Easton WINCHESTER SO21 1EG

Third Easton Primitive Methodist chapel
Keith Guyler 1988
David Young
Easton Primitive Methodist chapel, Hampshire. Folk gathering in the year of its opening
Revd David Sharp ENBPM:2020.146
Return from Easton Primitive Methodist chapel in the 1851 Census of Places of Public Religious Worship
Provided by David Tonks

This Easton is north east of Winchester.  The first Primitive Methodist chapel in the village was opened in Magdalen Lane in 1840. The Return from the 1851 Census of Places of Public Religious Worship shows that it held 100 people and the attendance on Census Sunday was 95.

A second chapel followed in 1870.  This became used as a bakery and was demolished in 1969.

The chapel in the photographs is the third in the village.  It was opened in 1909 – the year of Rev David Sharp’s postcard showing folk gathering outside the chapel – and served until 1969.  At the time of the photograph it was used as a house.  It is still a house in Google Street View in July 2011.

Comments about this page

  • The best example I know of the change in attitude from chapel to church is at Coleorton in Leicestershire, where the difference is carved in stone on two buildings which stand within 100 yards of each other.  The chapel is 1839; the church is 1901. Both have been converted to houses in the past two tears.
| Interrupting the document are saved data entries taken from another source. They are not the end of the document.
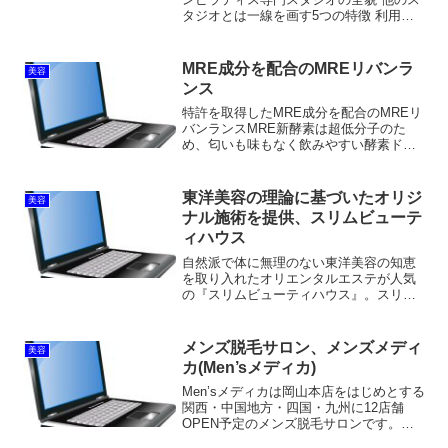
タジオとは一線を画す5つの特徴 利用者
のリアルな口コミ・評判を徹底分析 料金
プラン完全ガイド｜コスパは本当に良い
のか？ 体験レッスンから入会まで｜知っ
MRE成分を配合のMREリバンラ
美容
ておき...
ンス
特許を取得したMRE成分を配合のMREリ
バンランスMRE新酵素は超低分子のた
め、匂いも味もなく飲みやすい酵素ドリ
ンクです。防腐剤や着色料も不使用で安
心して飲むことができます。気になるお
肌にも良い効果があれば、試すメリット
東洋美容の理論に基づいたオリジ
美容
は大きいと感じてしま...
ナル施術を提供、スリムビューテ
ィハウス
自然派で体に無理のない東洋美容の知恵
を取り入れたオリエンタルエステが人気
の『スリムビューティハウス』。スリム
ビューティハウスの最大の特徴は、一般
的なエステではなかなか体験できないカ
ッピングがメインコースに含まれている
メンズ脱毛サロン、メンズメディ
美容
点。カッピングは血液の巡...
カ(Men’sメディカ)
Men’sメディカは岡山本店をはじめとする
関西・中国地方・四国・九州に12店舗
OPEN予定のメンズ脱毛サロンです。
Men’sメディカの強みは、ハイパーIPL・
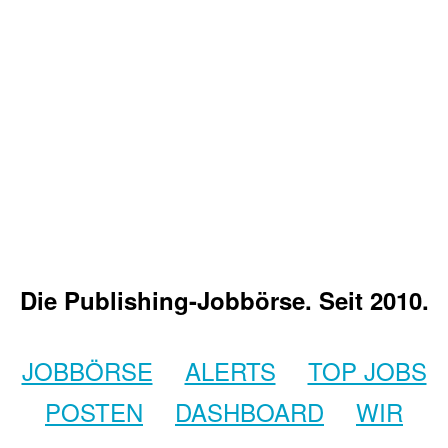
Die Publishing-Jobbörse. Seit 2010.
JOBBÖRSE
ALERTS
TOP JOBS
POSTEN
DASHBOARD
WIR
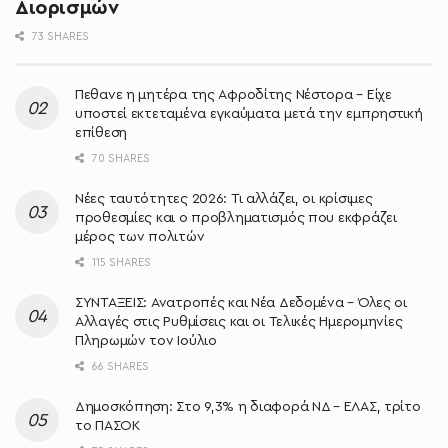
Διορισμών
73 SHARES
Πεθανε η μητέρα της Αφροδίτης Νέστορα – Είχε
υποστεί εκτεταμένα εγκαύματα μετά την εμπρηστική
επίθεση
70 SHARES
Νέες ταυτότητες 2026: Τι αλλάζει, οι κρίσιμες
προθεσμίες και ο προβληματισμός που εκφράζει
μέρος των πολιτών
115 SHARES
ΣΥΝΤΑΞΕΙΣ: Ανατροπές και Νέα Δεδομένα – Όλες οι
Αλλαγές στις Ρυθμίσεις και οι Τελικές Ημερομηνίες
Πληρωμών τον Ιούλιο
66 SHARES
Δημοσκόπηση: Στο 9,3% η διαφορά ΝΔ – ΕΛΑΣ, τρίτο
το ΠΑΣΟΚ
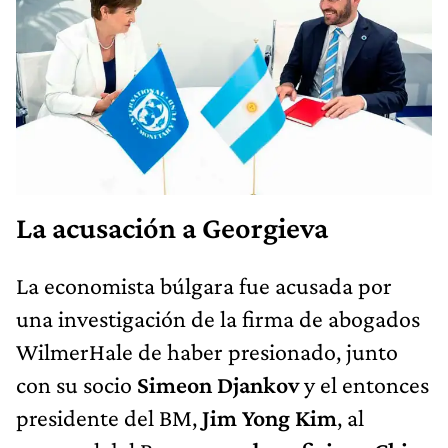
La acusación a Georgieva
La economista búlgara fue acusada por
una investigación de la firma de abogados
WilmerHale de haber presionado, junto
con su socio
Simeon Djankov
y el entonces
presidente del BM,
Jim Yong Kim
, al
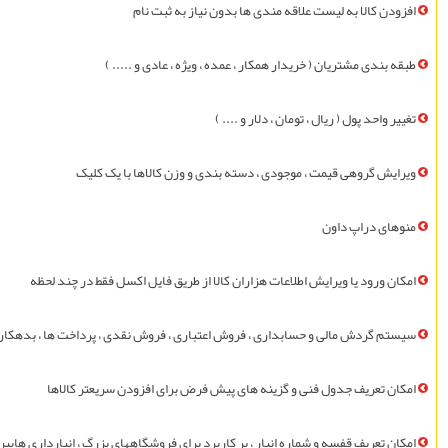
افزودن کالا به ليست علاقه مندی ها بدون نياز به ثبت نام
طبقه بندی مشتريان ( خريدار همکار ، عمده ، ويژه ، عادی و ..... )
تغيير واحد پول ( ريال ، تومان ، دلار و .... )
ويرايش گروهی قيمت ، موجودی ، دسته بندی و وزن کالاها با یک کلیک
منوهای دراپ داون
امکان ورود يا ويرايش اطلاعات هزاران کالا از طریق فايل اکسل فقط در چند لحظه
سیستم گردش مالی و حسابداری ، فروش اعتباری ، فروش نقدی ، پرداخت ها ، بدهکار 
امکان تعريف جدول فنی و گزینه های پیش فرض برای افزودن سريعتر کالاها
امکان تعریف قفسه و شماره انبار ، پر کاربرد برای فروشگاههای بزرگ ، انبارداری های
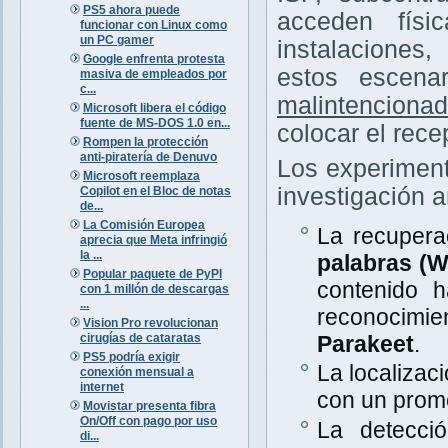
PS5 ahora puede
acceden físi
funcionar con Linux como
un PC gamer
instalaciones
Google enfrenta protesta
estos escena
masiva de empleados por
c...
malintenciona
Microsoft libera el código
fuente de MS-DOS 1.0 en...
colocar el rece
Rompen la protección
anti-piratería de Denuvo
Los experiment
Microsoft reemplaza
investigación a
Copilot en el Bloc de notas
de...
La Comisión Europea
La recupera
aprecia que Meta infringió
la ...
palabras (
Popular paquete de PyPI
contenido 
con 1 millón de descargas
...
reconocimi
Vision Pro revolucionan
cirugías de cataratas
Parakeet
.
PS5 podría exigir
La localizac
conexión mensual a
internet
con un prom
Movistar presenta fibra
On/Off con pago por uso
La detecció
di...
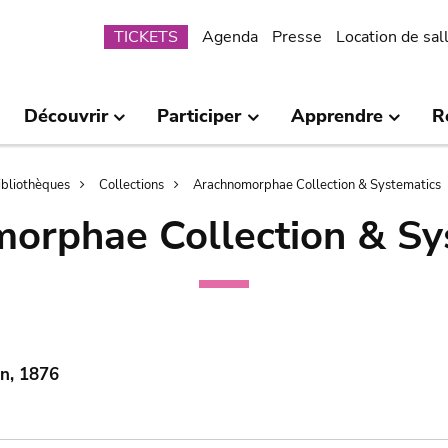
Submenu
TICKETS
Agenda
Presse
Location de sal
Découvrir
Participer
Apprendre
R
bibliothèques
Collections
Arachnomorphae Collection & Systematics
orphae Collection & Sy
on, 1876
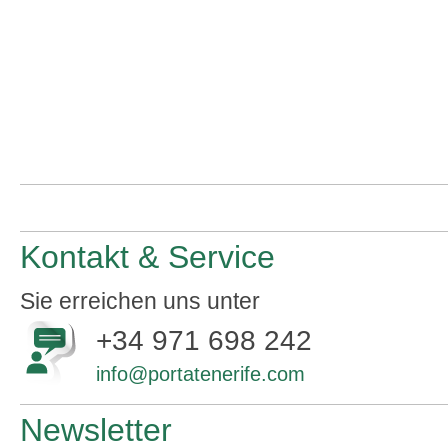
Kontakt & Service
Sie erreichen uns unter
+34 971 698 242
info@portatenerife.com
Newsletter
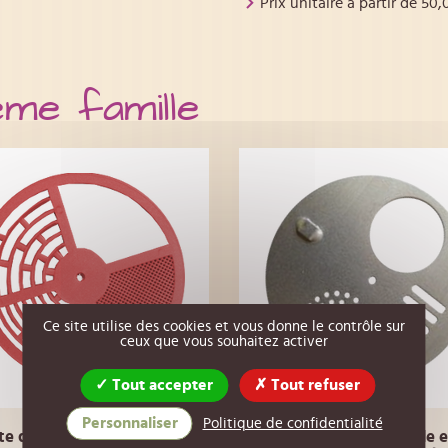
Prix unitaire a partir de
50,
ême famille
Ce site utilise des cookies et vous donne le contrôle sur
ceux que vous souhaitez activer
Tout accepter
Tout refuser
Personnaliser
Politique de confidentialité
te d'entrée ronde ROUGE
Porte d'entrée ronde 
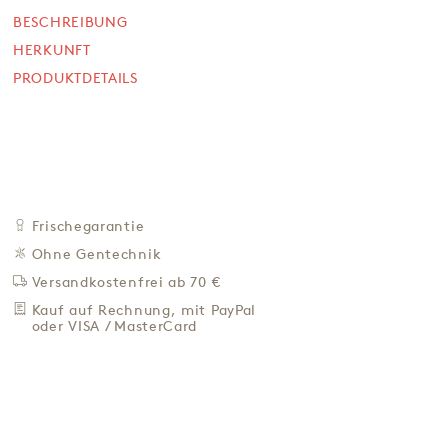
BESCHREIBUNG
NICHT VERFÜGBAR
4,50 €
HERKUNFT
PRODUKTDETAILS
64,29 € / Kg
Preis inkl. MwSt. zzgl. 4,95 € Versand
BEI VERFÜGBARKEIT
BENACHRICH­TIGEN
ZU DEN FAVORITEN
Frischegarantie
IN DER NÄHE KAUFEN
Ohne Gentechnik
Versandkostenfrei ab 70 €
BESCHREIBUNG
Kauf auf Rechnung, mit PayPal
HERKUNFT
oder VISA / MasterCard
PRODUKTDETAILS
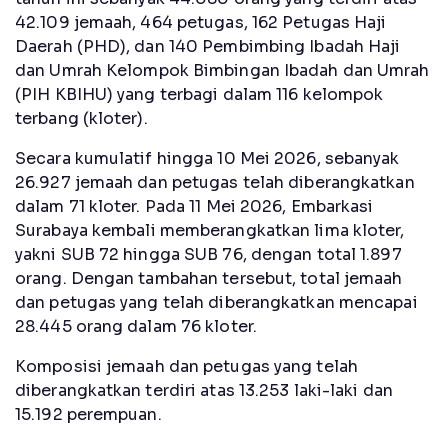
42.109 jemaah, 464 petugas, 162 Petugas Haji
Daerah (PHD), dan 140 Pembimbing Ibadah Haji
dan Umrah Kelompok Bimbingan Ibadah dan Umrah
(PIH KBIHU) yang terbagi dalam 116 kelompok
terbang (kloter).
Secara kumulatif hingga 10 Mei 2026, sebanyak
26.927 jemaah dan petugas telah diberangkatkan
dalam 71 kloter. Pada 11 Mei 2026, Embarkasi
Surabaya kembali memberangkatkan lima kloter,
yakni SUB 72 hingga SUB 76, dengan total 1.897
orang. Dengan tambahan tersebut, total jemaah
dan petugas yang telah diberangkatkan mencapai
28.445 orang dalam 76 kloter.
Komposisi jemaah dan petugas yang telah
diberangkatkan terdiri atas 13.253 laki-laki dan
15.192 perempuan.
Click here to see the pictures.

    By Christopher Hill (17/11/2015)
  • This chapel, now a house, has the title 

    1909 Primitive Methodist Church

    I know nothing more about this chapel, but it is interesting that it is called church, not chapel, a telling pointer to the change of self-perception among Primitive Methodists. No longer an expansive revival movement, they had by 1909 come to see themselves as one respectable Free Church accepted among a range of non-Anglican denominations.